Açıklanan madde hükmü uyarınca; yargılamanın sağlıklı bir şekilde sürdürülebilmesi için öncelikle tarafların yargılamadan haberdar edilerek duruşmaya çağırılması, diğer bir anlatımla taraf teşkilinin sağlanması gerekir. Bu da çıkarılacak davetiyenin Tebligat Kanunu hükümlerine uygun olarak tebliği ile mümkündür.
Bu bağlamda; taraf teşkili sağlanmadan hüküm verilememesi, Anayasanın 36. maddesi ile düzenlenen iddia ve savunma hakkının kullanmasına olanak tanınması ilkesinin doğal bir sonucudur.
./..
-2-
Somut olayda; mahkemece dava dilekçesinin davalıya tebliğe çıkartıldığı ancak davalı hakkında 3 yıl 1 ay 15 gün hapis cezasına hükmedildiği,01.09.2014 tarihinde cezanın infazına başlandığını, koşullu salıverilme tarihinin 05.06.2016 olduğu, 19.12.2014 tarihinde yani dava tarihinden (11.06.2014) sonra ancak karar tarihinden (12.03.2015) önce Pınarbaşı Sulh Hukuk Mahkemesi tarafından hapis hali sona erene kadar kısıtlandığı, kendisine Neşe Kılıçarslan"nın vasi olarak atandığı anlaşılmıştır. Şu durumda, dava dilekçesinin usulünce davalı vasisine tebliğ edilmediği, dolayısıyla taraf teşkili sağlanmadan hüküm tesis edilmiş olduğu ortadadır.

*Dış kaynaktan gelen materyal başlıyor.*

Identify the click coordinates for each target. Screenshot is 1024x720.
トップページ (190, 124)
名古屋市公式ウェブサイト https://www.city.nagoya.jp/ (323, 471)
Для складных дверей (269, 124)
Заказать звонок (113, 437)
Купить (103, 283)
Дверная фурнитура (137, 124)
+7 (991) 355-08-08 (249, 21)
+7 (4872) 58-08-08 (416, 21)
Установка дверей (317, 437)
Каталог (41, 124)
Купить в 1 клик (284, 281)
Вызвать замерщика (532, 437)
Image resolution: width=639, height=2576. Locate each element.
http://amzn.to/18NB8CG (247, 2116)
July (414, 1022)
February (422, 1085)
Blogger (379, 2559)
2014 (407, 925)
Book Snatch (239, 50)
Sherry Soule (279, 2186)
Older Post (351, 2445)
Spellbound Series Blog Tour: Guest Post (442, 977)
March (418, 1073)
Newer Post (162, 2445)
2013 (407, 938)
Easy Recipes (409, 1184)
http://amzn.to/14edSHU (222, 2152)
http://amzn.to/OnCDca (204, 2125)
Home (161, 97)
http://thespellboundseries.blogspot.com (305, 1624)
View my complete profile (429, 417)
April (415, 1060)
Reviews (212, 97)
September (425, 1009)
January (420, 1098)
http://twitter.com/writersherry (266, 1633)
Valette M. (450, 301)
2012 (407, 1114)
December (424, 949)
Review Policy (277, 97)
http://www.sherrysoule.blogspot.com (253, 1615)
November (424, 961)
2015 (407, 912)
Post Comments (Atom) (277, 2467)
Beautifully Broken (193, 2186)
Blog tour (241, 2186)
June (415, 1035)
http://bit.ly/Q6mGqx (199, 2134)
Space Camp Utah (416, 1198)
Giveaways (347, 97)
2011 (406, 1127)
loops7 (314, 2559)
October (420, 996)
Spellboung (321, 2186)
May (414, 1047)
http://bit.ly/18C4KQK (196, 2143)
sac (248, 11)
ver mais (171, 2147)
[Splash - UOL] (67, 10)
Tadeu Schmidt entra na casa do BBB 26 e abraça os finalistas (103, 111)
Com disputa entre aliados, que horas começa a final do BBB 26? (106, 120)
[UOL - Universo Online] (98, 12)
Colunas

Buna göre, mahkemece; dava dilekçesinin, usulünce davalı vasisine tebliğ edilmesi ve savunma olanağı tanınması, sonrasında ise davanın esasına girilerek hasıl olacak sonuca göre bir hüküm kurulması gerekirken, taraf teşkili sağlanmadan yazılı şekilde karar verilmesi usul ve yasaya aykırıdır.
SONUÇ: Yukarıda açıklanan esaslar gözönünde tutulmaksızın yazılı şekilde hüküm tesisi isabetsiz, temyiz itirazları bu nedenlerle yerinde olduğundan kabulü ile hükmün HUMK.nun 428.maddesi gereğince davalı yararına BOZULMASINA ve peşin alınan temyiz harcının istek halinde temyiz edene iadesine, 6100 sayılı HMK"nun geçici madde 3 atfıyla 1086 sayılı HUMK"nun 440.maddesi gereğince kararın tebliğinden itibaren 15 günlük süre içerisinde karar düzeltme yolu açık olmak üzere, 06.03.2017 tarihinde oybirliğiyle karar verildi.